I am trying to learn the rhythms as I go, but then Ryan moves around this way and that, switching up positions after about forty-five seconds.
He switches the tempo without warning, and does this with the confidence of a man who invented sex all on his own.
Whoever told him this sort of variety amounted to good sex needs an almighty thump, I think.
I push the thoughts of Johnny’s sweetly sleepy sex away.
Instead, I tell myself that this is a good thing.
I find myself performing too, throwing porny screams at him for encouragement.
I kind of hate myself for it. I never thought I’d see the moment where I think longingly of the single bed back in Naomi’s house, desperate to be in among the hockey trophies and the lip-gloss pots.
Afterwards, I don’t feel like a cool sexual libertine at all.
I feel as though I’ve given a gift to someone who has taken one glance at it and decided it looks better in the bin.
Thoughts of being in companionable, cosy silence in the flat with Johnny – maybe it wasn’t that damp or cold, after all – start to form out of shadows.
I push them right away. The guilt is like sweat on my upper lip.
On the tram back into town, I check my mails, and find one from Violet, which is short and to the point.
‘Ted reported Maxi to the cops for harassing him,’ she writes.
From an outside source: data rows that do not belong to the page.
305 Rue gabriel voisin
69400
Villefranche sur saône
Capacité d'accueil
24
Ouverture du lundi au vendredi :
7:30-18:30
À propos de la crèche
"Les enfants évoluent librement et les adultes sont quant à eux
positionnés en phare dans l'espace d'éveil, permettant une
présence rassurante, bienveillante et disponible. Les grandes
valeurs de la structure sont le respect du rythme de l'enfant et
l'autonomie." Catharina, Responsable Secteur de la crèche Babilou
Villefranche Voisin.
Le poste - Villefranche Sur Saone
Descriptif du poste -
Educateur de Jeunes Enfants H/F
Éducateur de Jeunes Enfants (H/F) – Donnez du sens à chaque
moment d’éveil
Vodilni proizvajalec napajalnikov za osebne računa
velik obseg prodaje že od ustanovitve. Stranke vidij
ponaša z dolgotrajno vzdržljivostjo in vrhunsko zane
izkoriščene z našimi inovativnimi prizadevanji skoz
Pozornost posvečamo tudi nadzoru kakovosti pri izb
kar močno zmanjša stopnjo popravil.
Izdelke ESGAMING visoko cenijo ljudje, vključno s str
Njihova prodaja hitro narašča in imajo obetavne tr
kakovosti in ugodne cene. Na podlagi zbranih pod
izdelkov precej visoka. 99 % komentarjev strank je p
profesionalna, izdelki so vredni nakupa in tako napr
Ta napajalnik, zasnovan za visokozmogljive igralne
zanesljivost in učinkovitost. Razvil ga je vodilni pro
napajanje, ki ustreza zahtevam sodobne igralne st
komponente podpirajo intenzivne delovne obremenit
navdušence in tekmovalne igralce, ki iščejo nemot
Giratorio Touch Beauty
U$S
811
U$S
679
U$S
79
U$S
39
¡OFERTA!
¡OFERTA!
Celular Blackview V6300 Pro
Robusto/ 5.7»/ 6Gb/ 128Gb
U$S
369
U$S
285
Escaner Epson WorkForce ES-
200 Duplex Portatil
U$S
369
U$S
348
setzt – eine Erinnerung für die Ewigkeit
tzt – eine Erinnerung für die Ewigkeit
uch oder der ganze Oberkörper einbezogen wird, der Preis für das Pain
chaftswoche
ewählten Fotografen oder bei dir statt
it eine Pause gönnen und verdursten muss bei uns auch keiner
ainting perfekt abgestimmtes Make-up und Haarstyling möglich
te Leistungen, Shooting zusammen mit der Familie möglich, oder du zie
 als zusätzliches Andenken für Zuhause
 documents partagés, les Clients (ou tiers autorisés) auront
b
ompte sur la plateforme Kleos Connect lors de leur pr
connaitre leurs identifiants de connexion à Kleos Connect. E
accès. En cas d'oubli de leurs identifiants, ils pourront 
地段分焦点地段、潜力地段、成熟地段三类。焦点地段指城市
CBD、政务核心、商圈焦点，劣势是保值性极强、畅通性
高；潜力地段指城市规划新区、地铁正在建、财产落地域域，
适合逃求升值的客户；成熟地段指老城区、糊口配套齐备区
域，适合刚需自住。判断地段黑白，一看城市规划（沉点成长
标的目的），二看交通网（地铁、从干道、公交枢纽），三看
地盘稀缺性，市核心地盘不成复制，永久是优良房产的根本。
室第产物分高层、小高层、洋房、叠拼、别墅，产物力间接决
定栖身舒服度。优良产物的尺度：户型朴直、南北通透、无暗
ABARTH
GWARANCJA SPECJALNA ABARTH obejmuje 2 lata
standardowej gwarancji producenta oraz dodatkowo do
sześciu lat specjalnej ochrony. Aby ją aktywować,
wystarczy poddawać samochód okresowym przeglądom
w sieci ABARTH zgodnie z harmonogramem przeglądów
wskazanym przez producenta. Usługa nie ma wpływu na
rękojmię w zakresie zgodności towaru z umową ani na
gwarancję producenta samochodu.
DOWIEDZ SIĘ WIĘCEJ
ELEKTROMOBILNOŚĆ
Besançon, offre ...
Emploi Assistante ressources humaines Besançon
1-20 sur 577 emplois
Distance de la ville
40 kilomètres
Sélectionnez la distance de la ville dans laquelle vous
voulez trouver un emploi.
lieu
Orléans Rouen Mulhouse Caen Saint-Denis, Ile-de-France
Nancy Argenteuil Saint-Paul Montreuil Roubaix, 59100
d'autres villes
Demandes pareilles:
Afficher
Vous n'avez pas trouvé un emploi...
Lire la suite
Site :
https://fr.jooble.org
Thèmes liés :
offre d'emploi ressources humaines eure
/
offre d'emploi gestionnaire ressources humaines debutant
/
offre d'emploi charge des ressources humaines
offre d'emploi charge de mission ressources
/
‘She got hauled into her local police station and they talked to her for two hours, but they eventually let her go with a caution. She emailed me right afterwards. She told me that she has sent him like 700 emails, none of which he has responded to.’
‘What has she been writing to him?’ I reply. I’m genuinely curious.
‘Dunno,’ Violet replies. ‘Just some emails and texts and things like that. But nothing too harmful. She wasn’t abusive to him or anything.’
‘She has his NUMBER?’ I am incredulous, incensed.
‘I know! And she never said!’
I’ve kept it from Violet and everyone else that I’ve met Alice. It’s need-to-know-basis information, and somehow I suspect that if it got into the wrong hands, it would work out to be a problem.